“Raven?” I barked into my radio.
“We’re good. Your tail’s gone. Meet at Rally Point Alpha.”
I exhaled, my jaw still tight. “On our way.”
We pushed forward, adrenaline burning under my skin, every step getting us closer to the bird. The doctor stumbled, but Nate caught her, never breaking pace.
When the evacuation chopper finally came into view, the kid on my back whispered the first word I’d heard from him: “Safe.”
God, I hoped he was right.
I handed him off to the medic inside the chopper and climbed in last, sweeping my eyes across the team.
Alive. Bruised. Dirty.
But all there.
We lifted off into the night sky, and for the first time in hours, I let myself feel the edge of fatigue. But it wasn’t the mission chewing at me.
It was the not knowing.
Lark was out there somewhere, chasing storms.
And I had a feeling… one of them might’ve caught her.
22
Lark
Somewhere in Rural Oklahoma
The sky turned green.
Not gray. Not silver. Not stormy blue.Green.
And that’s when I knew we were in trouble.
Jake’s voice echoed through the SUV as we pulled off the road near a rundown gas station that looked like it hadn’t seen a customer since 1992. “Rotation’s accelerating. We’ve got a new cell forming west of us. That’s two on the ground now—maybe more.”

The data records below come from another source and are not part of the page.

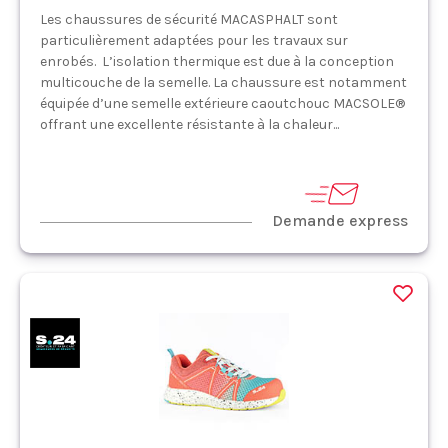
Les chaussures de sécurité MACASPHALT sont
particulièrement adaptées pour les travaux sur
enrobés. L’isolation thermique est due à la conception
multicouche de la semelle. La chaussure est notamment
équipée d’une semelle extérieure caoutchouc MACSOLE®
offrant une excellente résistante à la chaleur...
Demande express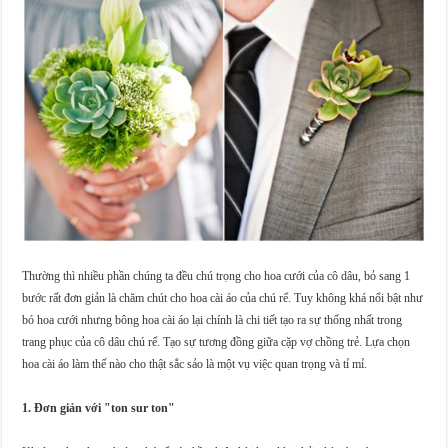
Thường thì nhiều phần chúng ta đều chú trọng cho hoa cưới của cô dâu, bỏ sang 1
bước rất đơn giản là chăm chút cho hoa cài áo của chú rể. Tuy không khá nổi bật như
bó hoa cưới nhưng bông hoa cài áo lại chính là chi tiết tạo ra sự thống nhất trong
trang phục của cô dâu chú rể. Tạo sự tương đồng giữa cặp vợ chồng trẻ. Lựa chọn
hoa cài áo làm thế nào cho thật sắc sảo là một vụ việc quan trọng và tỉ mỉ.
1. Đơn giản với "ton sur ton"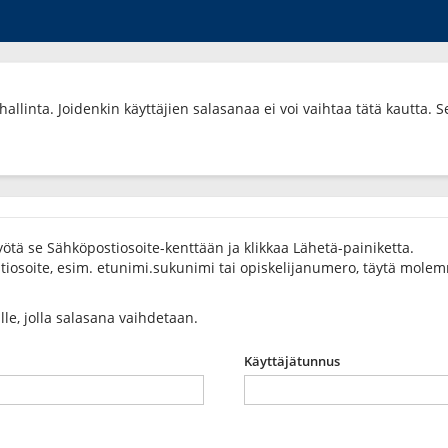
allinta. Joidenkin käyttäjien salasanaa ei voi vaihtaa tätä kautta. S
ötä se Sähköpostiosoite-kenttään ja klikkaa Lähetä-painiketta.
osoite, esim. etunimi.sukunimi tai opiskelijanumero, täytä molemma
ulle, jolla salasana vaihdetaan.
Käyttäjätunnus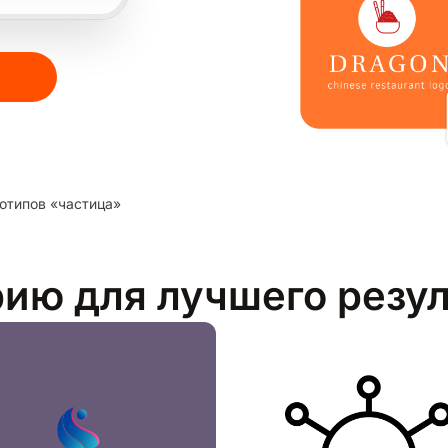
отипов «частица»
рию для лучшего резу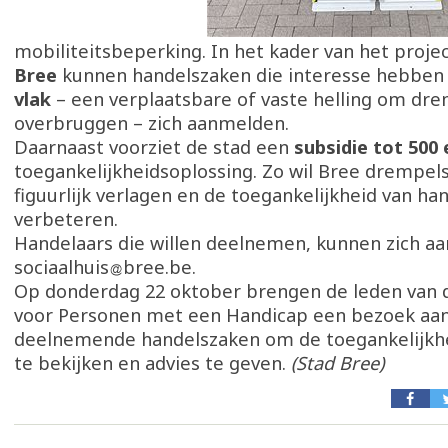
mobiliteitsbeperking. In het kader van het proje
Bree
kunnen handelszaken die interesse hebben
vlak
– een verplaatsbare of vaste helling om dre
overbruggen – zich aanmelden.
Daarnaast voorziet de stad een
subsidie tot 500
toegankelijkheidsoplossing. Zo wil Bree drempels 
figuurlijk verlagen en de toegankelijkheid van ha
verbeteren.
Handelaars die willen deelnemen, kunnen zich a
sociaalhuis
bree.be.
Op donderdag 22 oktober brengen de leden van 
voor Personen met een Handicap een bezoek aa
deelnemende handelszaken om de toegankelijkhe
te bekijken en advies te geven.
(Stad Bree)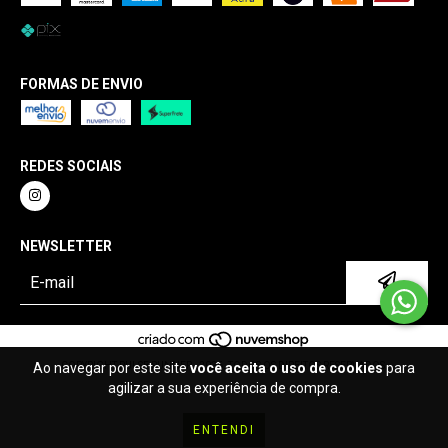
FORMAS DE ENVIO
REDES SOCIAIS
NEWSLETTER
COPYRIGHT PULSE RUNNER - 2026. TODOS OS DIREITOS RESERVADOS.
Ao navegar por este site
você aceita o uso de cookies
para
agilizar a sua experiência de compra.
ENTENDI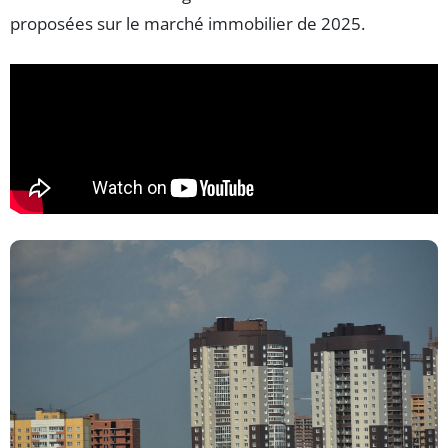
proposées sur le marché immobilier de 2025.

I wiped sweat from my temple and shoved open the passenger door. The air hit me like soup—thick, electric, wrong.
Tiff stood by the back of the truck, snapping clips onto her mobile weather rig. “That last funnel missed the town by a mile. This new one? Might not.”
“I need five minutes of video, then we’re gone,” Jake called out. “This one’s fast.”
The words hit me square in the gut.
Fast.
Too fast.
I set up my tripod on the edge of the lot, lens pointed toward the roiling cloud base just as the warning sirens began to wail—one long, haunting note across the empty town.
I reached for my phone. No bars. No Wi-Fi. No way to check in with Axel.
Come on,I muttered, stepping toward the edge of the road, arm raised to the sky like it would summon a signal. Nothing. Just static.
A flash of light split the sky. Thunder cracked a second later, deafening.